Z = (mean1 - mean2)/standard error (SE) of difference between means
SEdiff = √(SEmean1^2 + SEmean2^2)
SEm = SD/√(n-1)
If only one SD is provided, you can use just that to determine SEdiff.
Find table in the back of your statistics text labeled something like "areas under normal distribution" to find the proportions related to your Z scores.
To find the probability that the average fee falls between 1450 and 1600 per day in a random sample of 100 forensic accountants, we will use the Central Limit Theorem.

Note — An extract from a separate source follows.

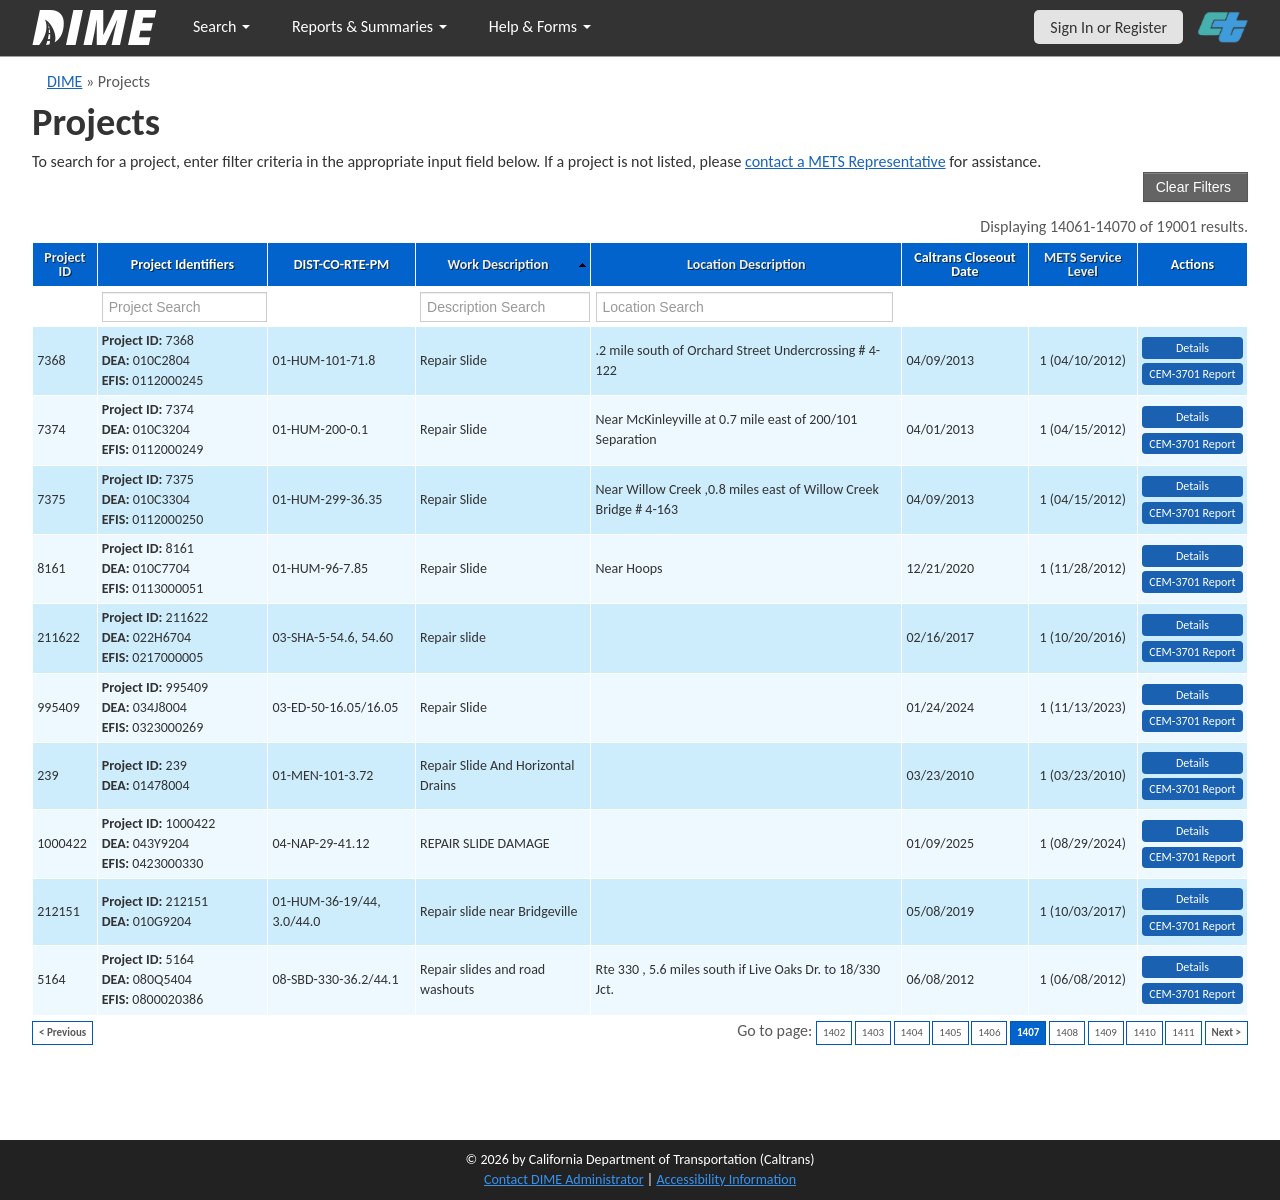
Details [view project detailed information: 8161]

The Central Limit Theorem states that for a random sample size of at least 30, the sampling distribution of the sample mean will be approximately normally distributed, regardless of the shape of the original population.
In this case, we have a random sample of 100 forensic accountants, which is larger than 30, so we can use the Central Limit Theorem.
Step 1: Find the mean and standard deviation of the sampling distribution of the sample mean.
The population standard deviation is given as 600. The sample size is 100. The mean of the sampling distribution is equal to the population mean, which is 1500.
The standard deviation of the sampling distribution, also known as the standard error, is calculated by dividing the population standard deviation by the square root of the sample size:
Standard Error (SE) = population standard deviation / sqrt(sample size)
SE = 600 / sqrt(100)
SE = 60
Step 2: Convert the values of 1450 and 1600 to z-scores using the formula:
z = (x - mean) / standard deviation
For 1450:
z1 = (1450 - 1500) / 60 = -0.8333
For 1600:
z2 = (1600 - 1500) / 60 = 1.6667
Step 3: Look up the z-scores in the standard normal distribution table or use a calculator to find the corresponding probabilities.
The probability that the average fee falls between 1450 and 1600 per day can be calculated as the difference between the two z-scores:
P(1450 ≤ x ≤ 1600) = P(-0.8333 ≤ z ≤ 1.6667)
Using a standard normal distribution table or a calculator, we can find the probabilities corresponding to the z-scores:
P(-0.8333 ≤ z ≤ 1.6667) = 0.7967 - 0.2033 = 0.5934
Therefore, the probability that in a random sample of 100 forensic accountants, the average fee falls between 1450 and 1600 per day is approximately 0.5934 or 59.34%.